## Exercise aim:
Within the data below, copy each line where the string "Output" is found.

## Records provided:
%%

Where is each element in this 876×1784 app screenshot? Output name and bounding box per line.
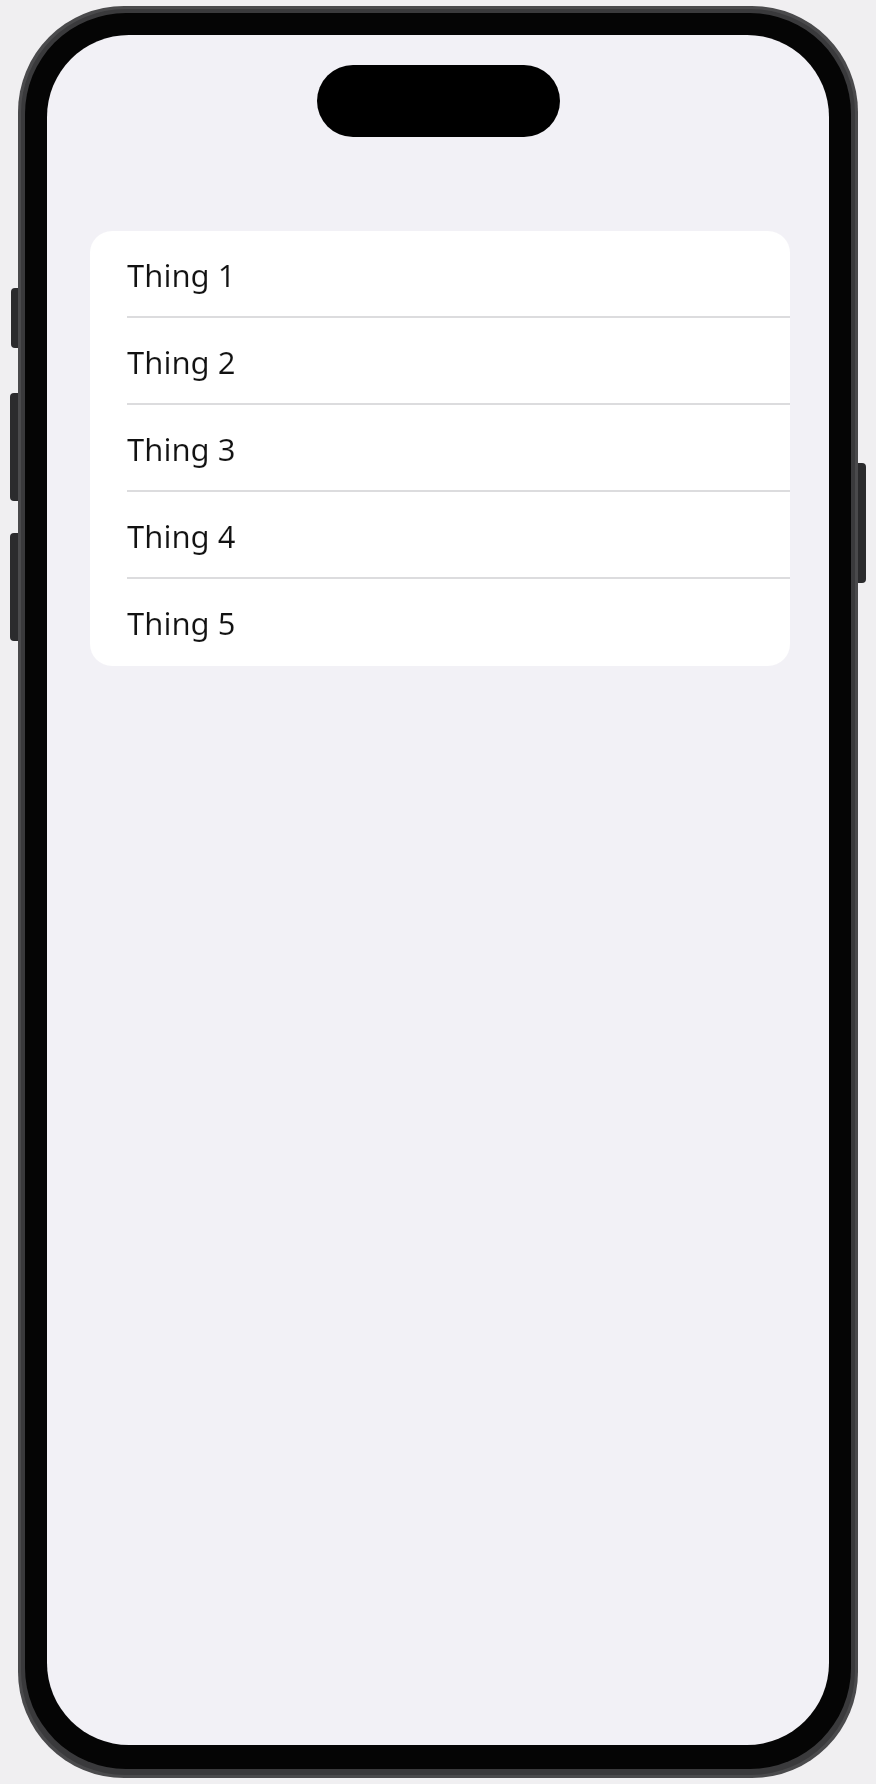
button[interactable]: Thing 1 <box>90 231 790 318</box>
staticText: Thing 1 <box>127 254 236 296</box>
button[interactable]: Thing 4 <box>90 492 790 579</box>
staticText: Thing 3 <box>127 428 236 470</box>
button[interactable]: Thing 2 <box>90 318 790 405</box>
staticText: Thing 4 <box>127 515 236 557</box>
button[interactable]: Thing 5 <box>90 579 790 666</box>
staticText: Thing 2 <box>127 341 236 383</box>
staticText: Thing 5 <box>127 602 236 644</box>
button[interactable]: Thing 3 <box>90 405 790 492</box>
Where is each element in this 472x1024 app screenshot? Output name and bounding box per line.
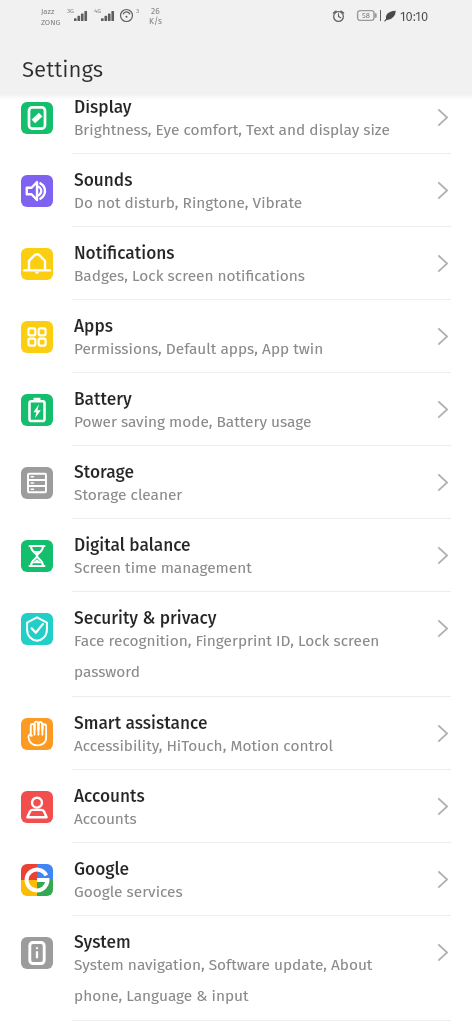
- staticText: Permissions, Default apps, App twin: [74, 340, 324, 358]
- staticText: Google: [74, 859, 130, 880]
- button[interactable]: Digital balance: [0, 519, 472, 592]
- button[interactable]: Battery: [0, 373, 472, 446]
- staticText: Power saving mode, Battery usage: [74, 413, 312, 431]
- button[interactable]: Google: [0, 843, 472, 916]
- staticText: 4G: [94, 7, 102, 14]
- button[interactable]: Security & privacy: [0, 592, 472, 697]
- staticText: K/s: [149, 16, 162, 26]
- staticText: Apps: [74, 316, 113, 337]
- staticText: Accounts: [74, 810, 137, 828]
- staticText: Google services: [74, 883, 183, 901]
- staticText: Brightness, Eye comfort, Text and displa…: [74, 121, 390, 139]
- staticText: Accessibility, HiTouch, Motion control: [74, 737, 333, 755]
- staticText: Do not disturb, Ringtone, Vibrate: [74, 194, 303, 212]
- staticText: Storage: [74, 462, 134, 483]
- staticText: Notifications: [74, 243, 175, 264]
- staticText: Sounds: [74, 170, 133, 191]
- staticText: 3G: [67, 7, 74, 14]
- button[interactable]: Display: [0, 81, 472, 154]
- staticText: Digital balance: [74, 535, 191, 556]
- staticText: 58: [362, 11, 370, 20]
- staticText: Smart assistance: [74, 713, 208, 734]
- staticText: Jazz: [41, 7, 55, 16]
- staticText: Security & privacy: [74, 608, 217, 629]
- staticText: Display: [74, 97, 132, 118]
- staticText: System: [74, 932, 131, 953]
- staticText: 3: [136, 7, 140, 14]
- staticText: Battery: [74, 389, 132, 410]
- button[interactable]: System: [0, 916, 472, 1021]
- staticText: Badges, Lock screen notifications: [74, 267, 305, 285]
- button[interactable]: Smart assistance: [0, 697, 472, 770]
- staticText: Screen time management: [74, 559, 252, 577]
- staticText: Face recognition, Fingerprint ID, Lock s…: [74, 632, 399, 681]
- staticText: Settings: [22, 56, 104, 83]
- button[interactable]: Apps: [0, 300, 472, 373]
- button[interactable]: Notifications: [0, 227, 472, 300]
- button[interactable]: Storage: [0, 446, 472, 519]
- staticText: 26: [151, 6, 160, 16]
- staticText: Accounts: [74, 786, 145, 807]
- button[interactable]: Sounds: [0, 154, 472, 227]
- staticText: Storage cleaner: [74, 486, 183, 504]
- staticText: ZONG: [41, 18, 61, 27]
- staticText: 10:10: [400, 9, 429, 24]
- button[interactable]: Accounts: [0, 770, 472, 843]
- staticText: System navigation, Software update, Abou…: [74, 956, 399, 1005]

%%

## Worked solution:
Where is each element in this 876×1784 app screenshot? Output name and bounding box per line.
Where is each element in this 472x1024 app screenshot? Output name and bounding box per line.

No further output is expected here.